Stored data entries:
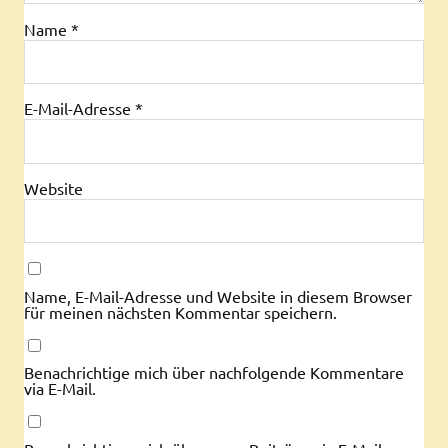
Name
*
E-Mail-Adresse
*
Website
Name, E-Mail-Adresse und Website in diesem Browser
für meinen nächsten Kommentar speichern.
Benachrichtige mich über nachfolgende Kommentare
via E-Mail.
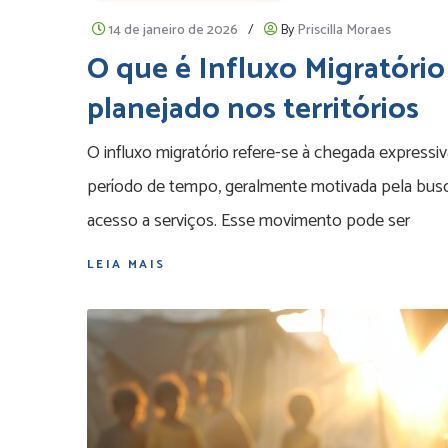
14 de janeiro de 2026
/
By
Priscilla Moraes
O que é Influxo Migratório 
planejado nos territórios
O influxo migratório refere-se à chegada expressi
período de tempo, geralmente motivada pela busc
acesso a serviços. Esse movimento pode ser
LEIA MAIS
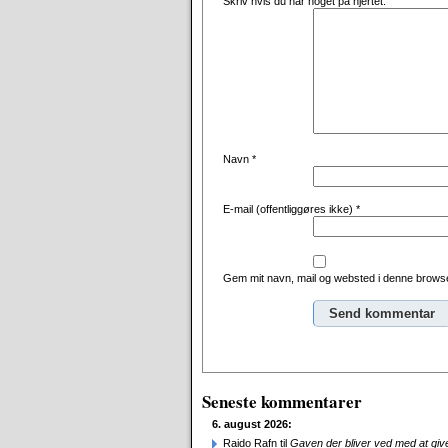
Skriv hvis du har noget på hjertet:
Navn
*
E-mail (offentliggøres ikke)
*
Gem mit navn, mail og websted i denne browse
Alternative:
Seneste kommentarer
6. august 2026:
Raido Rafn til
Gaven der bliver ved med at giv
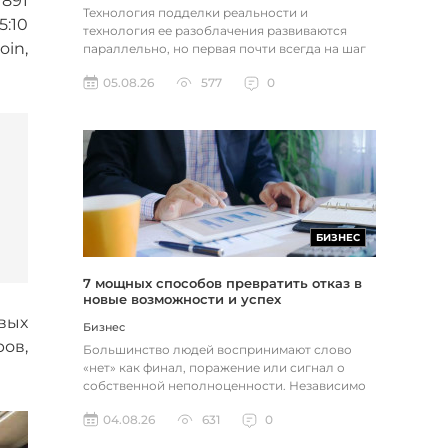
 891
Технология подделки реальности и
5:10
технология ее разоблачения развиваются
in,
параллельно, но первая почти всегда на шаг
впереди. Это не метафора, а то, как...
05.08.26
577
0
БИЗНЕС
7 мощных способов превратить отказ в
новые возможности и успех
вых
Бизнес
ов,
Большинство людей воспринимают слово
«нет» как финал, поражение или сигнал о
собственной неполноценности. Независимо
от того, о чем идет речь — отклон...
04.08.26
631
0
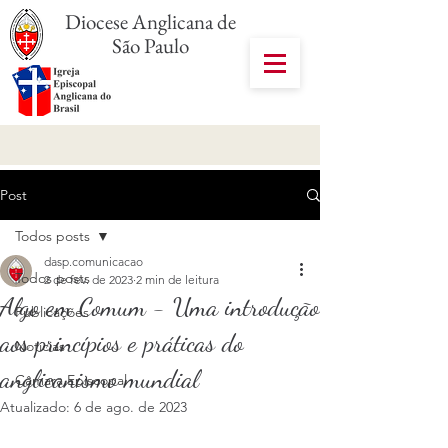
Diocese Anglicana de
São Paulo
Post
Todos posts
dasp.comunicacao
Todos posts
2 de fev. de 2023
2 min de leitura
Algo em Comum - Uma introdução
Publicações
aos princípios e práticas do
Notícias
anglicanismo mundial
Câmara Episcopal
Atualizado:
6 de ago. de 2023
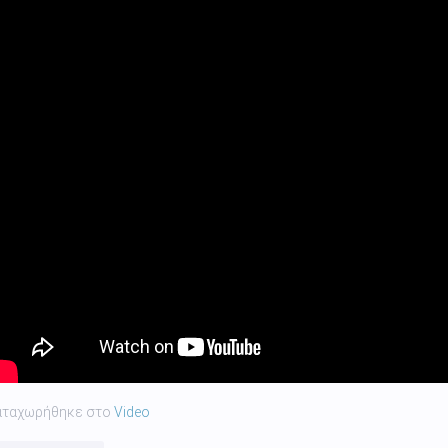
αταχωρήθηκε στο
Video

● Aim of the exercise: Check every line of the records, and copy the ones that hold the word "Website".

● Solution for this problem:
Website
Name, E-Mail-Adresse und Website in diesem Browser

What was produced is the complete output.